Panansonic develops world's most efficient artificial photosynthesis systemView gallery - 3 images
Panasonic has recently developed an artificial photosynthesis system that, using a simple and straightforward process, can convert carbon dioxide into clean organic materials with what it says record efficiency. This development may lead to the creation of a compact way of capturing pollution from incinerators and electric power plants and converting them into harmless – even useful – compounds.
Over the last few years, we've covered a number of artificial photosynthesis systems that could use sunlight to split water into hydrogen and oxygen. Some of them could do it cheaply and reliably, operating ten times more efficiently than real leaves.

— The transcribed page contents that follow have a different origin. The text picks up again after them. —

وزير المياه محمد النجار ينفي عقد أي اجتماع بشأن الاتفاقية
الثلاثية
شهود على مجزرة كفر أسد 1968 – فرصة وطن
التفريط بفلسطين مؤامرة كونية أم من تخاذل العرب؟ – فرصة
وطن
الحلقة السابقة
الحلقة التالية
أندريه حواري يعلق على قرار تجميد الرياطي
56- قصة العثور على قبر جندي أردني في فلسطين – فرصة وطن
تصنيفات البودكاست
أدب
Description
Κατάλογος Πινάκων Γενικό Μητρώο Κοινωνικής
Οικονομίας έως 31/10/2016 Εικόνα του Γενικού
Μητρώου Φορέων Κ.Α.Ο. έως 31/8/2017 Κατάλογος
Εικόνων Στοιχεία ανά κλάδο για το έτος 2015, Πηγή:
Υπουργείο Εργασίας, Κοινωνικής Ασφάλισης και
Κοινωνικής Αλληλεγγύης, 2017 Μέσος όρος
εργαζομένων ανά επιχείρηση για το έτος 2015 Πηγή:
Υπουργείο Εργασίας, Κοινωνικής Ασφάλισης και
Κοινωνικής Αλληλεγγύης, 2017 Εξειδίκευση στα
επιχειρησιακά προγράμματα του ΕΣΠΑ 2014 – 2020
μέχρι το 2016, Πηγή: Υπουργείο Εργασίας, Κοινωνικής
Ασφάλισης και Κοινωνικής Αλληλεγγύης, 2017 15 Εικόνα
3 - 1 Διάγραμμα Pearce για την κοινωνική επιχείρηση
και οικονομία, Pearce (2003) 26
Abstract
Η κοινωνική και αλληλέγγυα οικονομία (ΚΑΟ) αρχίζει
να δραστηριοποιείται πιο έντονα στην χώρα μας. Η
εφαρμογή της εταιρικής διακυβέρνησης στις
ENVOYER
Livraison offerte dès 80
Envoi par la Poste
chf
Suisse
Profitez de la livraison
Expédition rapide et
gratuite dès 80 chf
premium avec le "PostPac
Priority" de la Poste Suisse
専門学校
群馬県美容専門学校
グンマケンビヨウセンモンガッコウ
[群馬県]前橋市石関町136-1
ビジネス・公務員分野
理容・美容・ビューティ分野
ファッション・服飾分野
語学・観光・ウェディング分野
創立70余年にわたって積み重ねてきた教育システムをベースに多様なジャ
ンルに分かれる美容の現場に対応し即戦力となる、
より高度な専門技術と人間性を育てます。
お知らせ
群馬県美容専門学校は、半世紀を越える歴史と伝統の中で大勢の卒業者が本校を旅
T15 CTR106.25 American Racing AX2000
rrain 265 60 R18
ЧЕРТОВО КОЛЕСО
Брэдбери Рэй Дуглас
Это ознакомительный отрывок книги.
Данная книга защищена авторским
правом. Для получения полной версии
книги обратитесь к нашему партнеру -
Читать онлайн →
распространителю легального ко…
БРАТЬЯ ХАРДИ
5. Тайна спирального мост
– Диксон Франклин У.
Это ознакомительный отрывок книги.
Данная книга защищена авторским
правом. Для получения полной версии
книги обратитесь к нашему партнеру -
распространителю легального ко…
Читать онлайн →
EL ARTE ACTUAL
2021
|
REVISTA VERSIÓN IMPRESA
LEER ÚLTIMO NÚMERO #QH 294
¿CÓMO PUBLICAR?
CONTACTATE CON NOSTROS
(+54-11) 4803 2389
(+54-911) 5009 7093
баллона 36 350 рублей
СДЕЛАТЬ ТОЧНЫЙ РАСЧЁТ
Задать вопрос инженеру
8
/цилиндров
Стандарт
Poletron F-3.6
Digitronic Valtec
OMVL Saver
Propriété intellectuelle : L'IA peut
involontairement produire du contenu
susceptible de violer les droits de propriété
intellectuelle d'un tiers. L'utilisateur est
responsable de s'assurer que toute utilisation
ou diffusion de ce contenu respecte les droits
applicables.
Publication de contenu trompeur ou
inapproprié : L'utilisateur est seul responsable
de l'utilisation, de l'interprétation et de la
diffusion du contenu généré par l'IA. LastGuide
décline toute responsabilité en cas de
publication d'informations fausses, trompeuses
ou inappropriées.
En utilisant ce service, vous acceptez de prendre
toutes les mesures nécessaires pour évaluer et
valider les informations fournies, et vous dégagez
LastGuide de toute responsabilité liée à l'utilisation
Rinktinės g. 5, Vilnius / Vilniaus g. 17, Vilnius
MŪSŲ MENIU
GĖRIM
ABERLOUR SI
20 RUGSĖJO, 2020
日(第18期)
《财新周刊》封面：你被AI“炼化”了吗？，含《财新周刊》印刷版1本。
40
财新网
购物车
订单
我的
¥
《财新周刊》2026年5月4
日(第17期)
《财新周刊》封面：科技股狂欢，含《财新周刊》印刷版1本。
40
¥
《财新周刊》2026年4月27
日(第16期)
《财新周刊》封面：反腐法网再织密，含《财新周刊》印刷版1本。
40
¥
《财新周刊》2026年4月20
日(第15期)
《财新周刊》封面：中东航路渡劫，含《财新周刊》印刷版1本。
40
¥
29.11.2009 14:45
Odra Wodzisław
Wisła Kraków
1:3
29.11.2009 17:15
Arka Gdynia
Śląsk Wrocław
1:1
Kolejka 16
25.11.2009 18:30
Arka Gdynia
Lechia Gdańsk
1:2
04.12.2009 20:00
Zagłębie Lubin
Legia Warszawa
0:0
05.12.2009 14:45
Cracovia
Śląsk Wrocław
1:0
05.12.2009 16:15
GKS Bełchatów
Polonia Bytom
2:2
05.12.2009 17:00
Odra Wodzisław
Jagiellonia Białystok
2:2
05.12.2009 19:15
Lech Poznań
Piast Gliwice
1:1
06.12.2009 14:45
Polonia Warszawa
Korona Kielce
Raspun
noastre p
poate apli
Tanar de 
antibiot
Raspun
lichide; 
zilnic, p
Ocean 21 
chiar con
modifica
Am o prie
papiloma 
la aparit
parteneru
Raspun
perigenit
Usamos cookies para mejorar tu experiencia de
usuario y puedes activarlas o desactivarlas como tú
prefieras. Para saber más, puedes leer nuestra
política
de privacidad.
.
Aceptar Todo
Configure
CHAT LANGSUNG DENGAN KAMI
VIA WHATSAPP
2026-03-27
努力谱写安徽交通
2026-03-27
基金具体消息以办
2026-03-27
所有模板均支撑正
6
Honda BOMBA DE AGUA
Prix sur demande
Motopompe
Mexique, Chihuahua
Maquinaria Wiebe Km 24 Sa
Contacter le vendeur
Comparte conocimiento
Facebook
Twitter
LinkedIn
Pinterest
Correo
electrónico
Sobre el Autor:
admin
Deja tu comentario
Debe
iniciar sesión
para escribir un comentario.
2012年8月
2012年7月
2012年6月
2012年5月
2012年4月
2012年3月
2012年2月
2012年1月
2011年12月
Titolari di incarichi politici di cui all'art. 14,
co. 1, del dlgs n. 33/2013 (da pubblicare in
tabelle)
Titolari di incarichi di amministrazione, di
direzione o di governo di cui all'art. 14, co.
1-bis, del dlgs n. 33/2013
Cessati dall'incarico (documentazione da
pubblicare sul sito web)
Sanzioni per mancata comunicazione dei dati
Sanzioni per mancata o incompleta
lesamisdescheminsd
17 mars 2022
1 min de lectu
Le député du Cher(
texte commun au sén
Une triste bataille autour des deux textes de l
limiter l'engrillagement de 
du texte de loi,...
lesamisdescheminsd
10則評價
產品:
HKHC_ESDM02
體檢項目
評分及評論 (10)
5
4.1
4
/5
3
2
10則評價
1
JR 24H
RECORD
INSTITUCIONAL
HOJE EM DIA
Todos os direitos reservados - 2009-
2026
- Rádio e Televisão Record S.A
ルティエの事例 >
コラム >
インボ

The "artificial photosynthesis" developed here, however, takes things to a new level: it not only splits water into its atomic components, but also uses the resulting hydrogen to convert carbon dioxide (CO2) into formic acid (HCO2H) – the same stuff that makes ant bites sting, and is used in the chemical industry to make dyes and fragrances.
The technology sees light shine on a nitride semiconductor inside a water container, where the nitride acts as a photo-electrode and splits water into oxygen and hydrogen. Then, boosted by a metal catalyst, the electrons are excited with enough energy for CO2 reduction to take place and create formic acid.
The solution is remarkably simple, much more so than previous attempts. Past systems relied on complicated multi-stage processes and often employed complex organic compounds. But, the researchers found, such compounds can limit overall performance. With their all-inorganic artificial photosynthesis system, the researchers achieved a record efficiency of 0.2 percent, which they claim is a significant improvement over previous results.
Crucially, because this system is scalable, can rely on both direct sunlight and focused light, and the amount of reaction products is exactly proportional to the light power, the researchers say it could be used to capture and convert wasted carbon dioxide from incinerators and electrical generation plants.